How to debug random hardlocking?

Hi guys,

I am currently rocking a dual Xeon system on the Supermicro board and the problem is, that system just hardware locks. Sporadically and randomly. Many times during playing a game but it also happens outside of just playing games. Nothing happens for a while and then the system just restarts. One main factor many times, after the start of my computer the keyboard doesn’t work (USB) - not sure if that’s the problem of the keyboard or the motherboard. How to find out what’s going on actually?
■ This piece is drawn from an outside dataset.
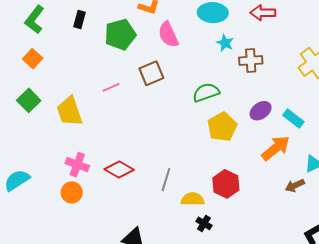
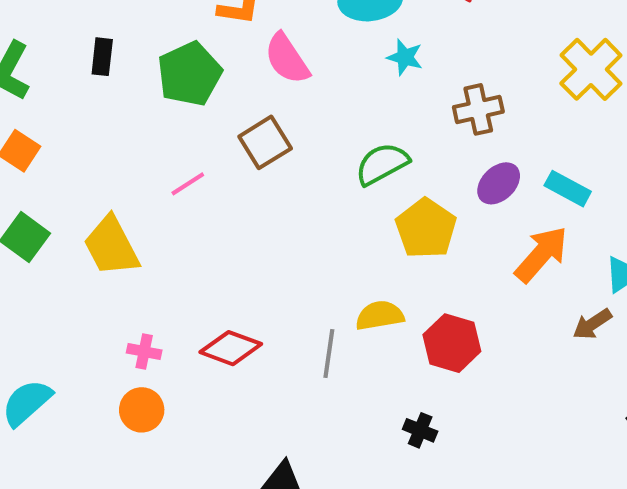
brown cross: (251, 60) -> (478, 109), moved
pink cross: (77, 165) -> (144, 352), size x0.7
yellow semicircle: (193, 199) -> (380, 316), moved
Is there any way how to find out what’s going on? I am rocking Ubuntu LTS.

Cheers.

Could you please provide your system specs? Make, model, etc? Thanks!
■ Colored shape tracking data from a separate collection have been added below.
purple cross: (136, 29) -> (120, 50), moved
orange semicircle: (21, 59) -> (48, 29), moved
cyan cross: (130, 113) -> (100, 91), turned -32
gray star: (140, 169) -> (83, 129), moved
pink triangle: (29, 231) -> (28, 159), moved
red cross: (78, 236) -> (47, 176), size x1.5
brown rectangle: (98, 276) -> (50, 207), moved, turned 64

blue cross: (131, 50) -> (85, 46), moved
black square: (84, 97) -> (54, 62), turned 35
Also are there any messages in /var/log or dmesg about the time of the error?

Have you run a memtest?

Also check smart reporting on your disk drive.

Specs:
SuperMicro X10DRL-i,
2x Intel Xeon E5-2630 v4,
32 GB 2133 MHz DDR4 memory,
Zotac GTX 1070 (nVidia drivers 435.21)
Crucial SSD (disk utility: 2 bad sectors, Disk is OK)

anything specific what I should be looking for?

Here’s a journal’s log.
journalctl.log.txt (398.2 KB)

Possible a power issue. What PSU are you using?

Try removing a ram stick or run memteat to see if it a memory issue

EVGA SuperNova 750W G2

Are you running the OS directly on the hardware? Also are you using a USB add-in card or directly connected to the MB?

yup, directly on the hardware. Everything is running directly off of Motherboard, my computer locked during the memtest, so I made sure that the RAM is properly in the sockets, now I am running second memtest. Testing 32GB memory is not fun.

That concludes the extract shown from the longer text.